╭─ Information

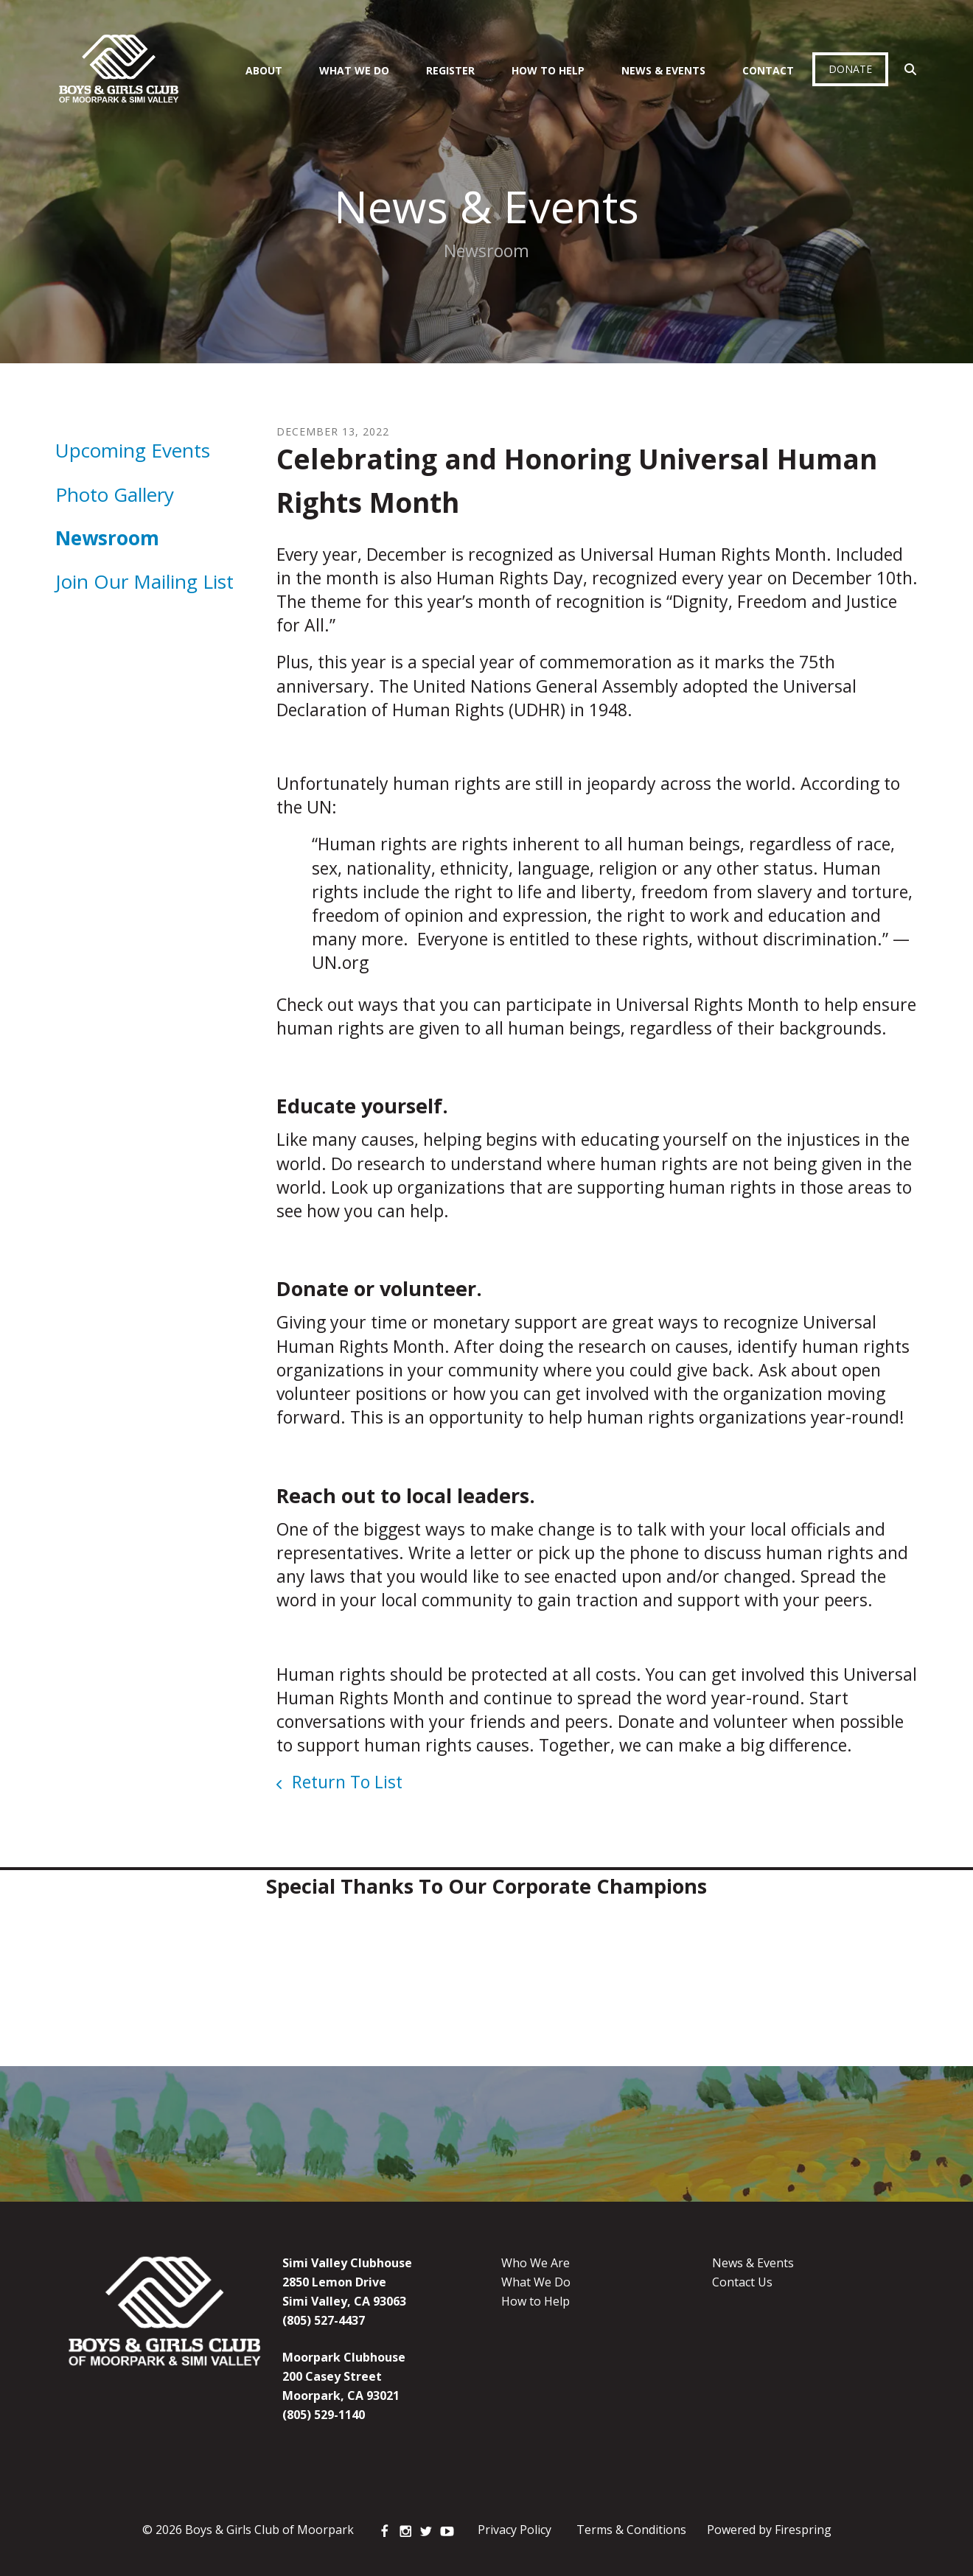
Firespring (803, 2529)
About (263, 70)
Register (450, 70)
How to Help (535, 2301)
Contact (768, 70)
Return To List (344, 1781)
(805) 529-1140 (323, 2415)
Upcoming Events (132, 450)
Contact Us (742, 2282)
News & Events (663, 70)
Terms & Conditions (631, 2529)
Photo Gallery (114, 494)
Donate (850, 69)
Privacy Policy (514, 2529)
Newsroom (107, 538)
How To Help (548, 70)
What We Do (354, 70)
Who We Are (535, 2263)
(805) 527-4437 (323, 2320)
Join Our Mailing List (144, 581)
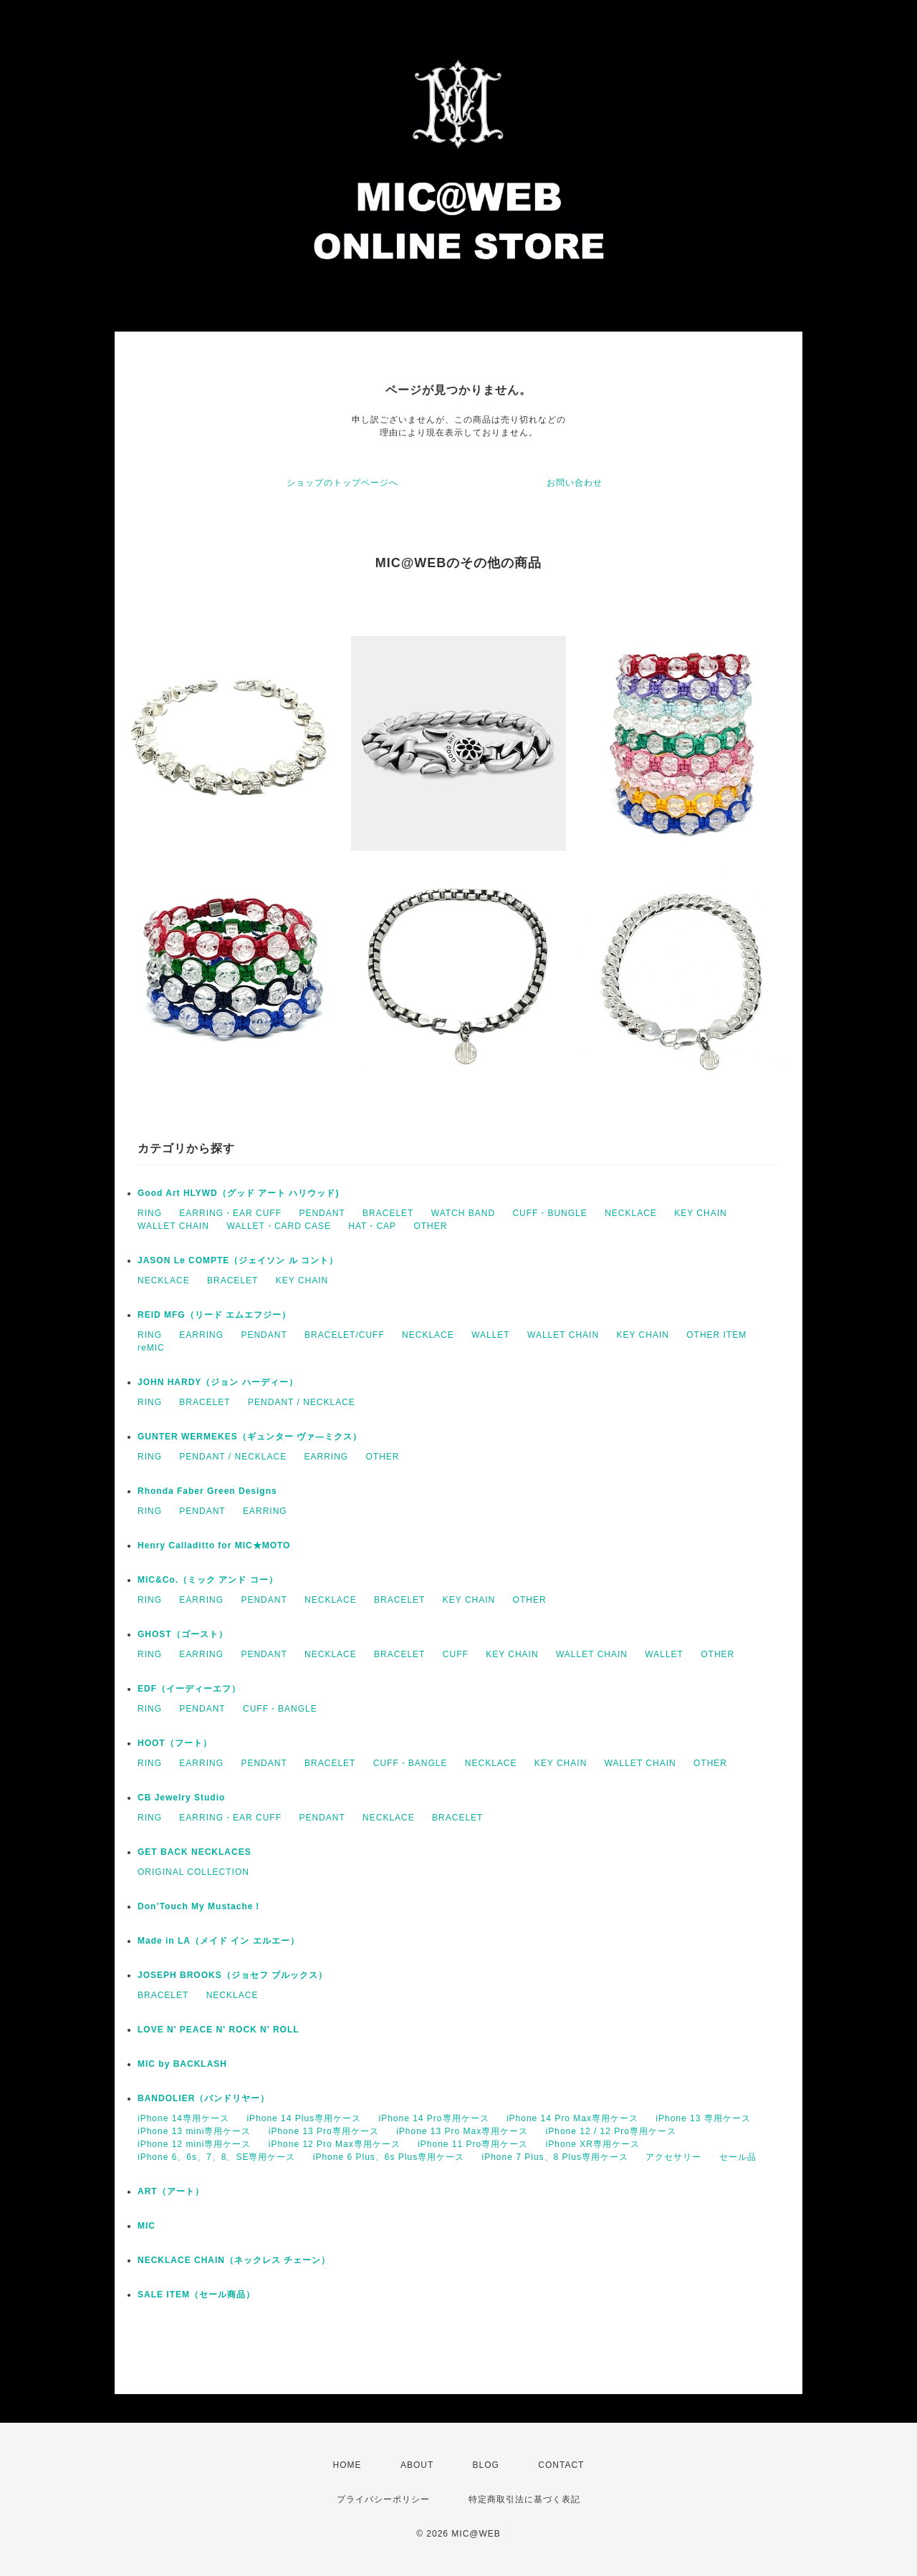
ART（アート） (171, 2191)
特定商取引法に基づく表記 (524, 2499)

╰─

▸ **Exercise brief**: Write out exactly the lines from the one containing "Photo Gallery (114, 494)" through the end of the records above, both included, leaving all pictures out.

▸ **Your response**:
Photo Gallery (114, 494)
Donate (850, 69)
Privacy Policy (514, 2529)
Newsroom (107, 538)
How To Help (548, 70)
What We Do (354, 70)
Who We Are (535, 2263)
(805) 527-4437 (323, 2320)
Join Our Mailing List (144, 581)
ART（アート） (171, 2191)
特定商取引法に基づく表記 (524, 2499)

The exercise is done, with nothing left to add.